The second component of the Patient Power reforms would be to transfer control over Medicaid to the states, with the federal financing of the program provided through fixed, finite, block grants to each state, as under the enormously successful 1996 welfare reforms of the old, New Deal, Aid to Families with Dependent Children (AFDC) program. Currently, the federal financing for Medicaid is provided under a matching federal financing formula, paying more to each state the more the state spends on Medicaid. That is like the federal government paying the states to spend more on Medicaid.

Under the fixed, finite, block grant formula, the state knows that if its redesigned, state, Medicaid program costs more, it is going to pay 100% of the difference. But if the program costs less, it would keep 100% of the savings. These are ideal incentives for each state to weigh the costs against the benefits for Medicaid spending, and only pursue the spending that was worthwhile.

Preferably, each state would use its power under the Medicaid block grants to provide assistance to the poor through health insurance vouchers that could be used by the poor to supplement the universal health insurance tax credit to help the beneficiary to purchase the private health insurance of his or her choice, including HSAs. The voters of each state would then be free to determine how much assistance at what income levels would be necessary to assure that the state’s poor could buy essential health insurance, which would be very different for Mississippi and Louisiana than for New York and California, given their widely varying health cost structures, and income distributions.
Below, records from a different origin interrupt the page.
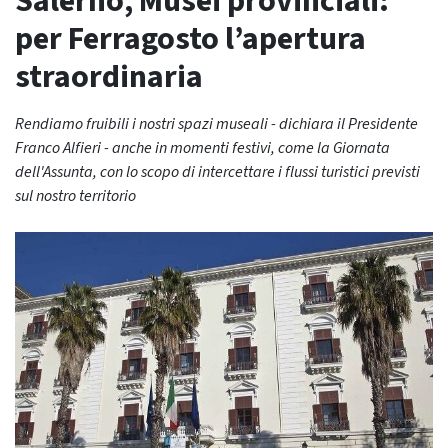
Salerno, Musei provinciali:
per Ferragosto l’apertura
straordinaria
Rendiamo fruibili i nostri spazi museali - dichiara il Presidente
Franco Alfieri - anche in momenti festivi, come la Giornata
dell'Assunta, con lo scopo di intercettare i flussi turistici previsti
sul nostro territorio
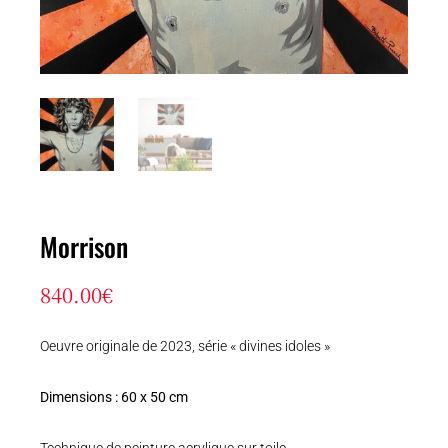
Morrison
840.00
€
Oeuvre originale de 2023, série « divines idoles »
Dimensions : 60 x 50 cm
Technique de peinture acrylique sur toile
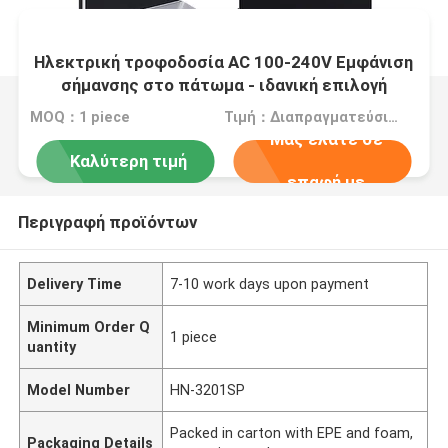
Ηλεκτρική τροφοδοσία AC 100-240V Εμφάνιση
σήμανσης στο πάτωμα - ιδανική επιλογή
MOQ：1 piece
Τιμή：Διαπραγματεύσιμα
Μας ελάτε σε
Καλύτερη τιμή
επαφή με
Περιγραφή προϊόντων
Delivery Time
7-10 work days upon payment
Minimum Order Q
1 piece
uantity
Model Number
HN-3201SP
Packed in carton with EPE and foam,
Packaging Details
Such Medicaid reform would be enormously beneficial for the poor. Medicaid currently pays so little to the doctors and hospitals to provide essential health care to the poor that they often face grave difficulties in finding timely, essential health care under the program. But with private health insurance purchased with the help of the universal health insurance tax credit, supplemented for the poor with Medicaid health insurance vouchers, the poor would enjoy the same health care as the middle class, because they would have the same health insurance as the middle class, which is forced by competitive market pressures to pay enough to the doctors and hospitals to ensure that those covered by the insurance can get timely, essential health care. This would mean an enormous gain for the poor as compared to the current Medicaid program.

As another safety net component of the Obamacare replacement plan, states would also be free to use a limited part of the Medicaid block grant funds to set up Uninsurable Risk Pools for those uninsured who had contracted costly preexisting conditions such as cancer or heart disease while uninsured. Any uninsured who could not obtain health insurance in the market for this reason would be able to obtain full coverage from the Uninsurable Risk Pool for an affordable fee based on the applicant’s ability to pay, which is necessary for the pool to serve as a safety net program. State taxpayers and part of the Medicaid block grant funds would subsidize the pool to cover all costs not covered by the fees charged to those covered by the pool.

Over 30 states have set up similar Uninsurable Risk Pools, and they have proven by experience to be a low cost means of covering those who could not obtain coverage in the market because of costly pre-existing conditions. That is because only a very small percentage of the population ever becomes truly uninsurable in the private market.

These reforms would assure universal health care for all. Everyone would have the universal health insurance tax credit, the poor would receive additional assistance to purchase private coverage, and everyone would continue to be backed up by Medicaid and the Uninsurable Risk Pools as safety nets. By contrast, Obamacare fails to achieve universal coverage, as CBO projects that even after 10 years, Obamacare would still leave 30 million Americans uninsured, and without any assured access to health care.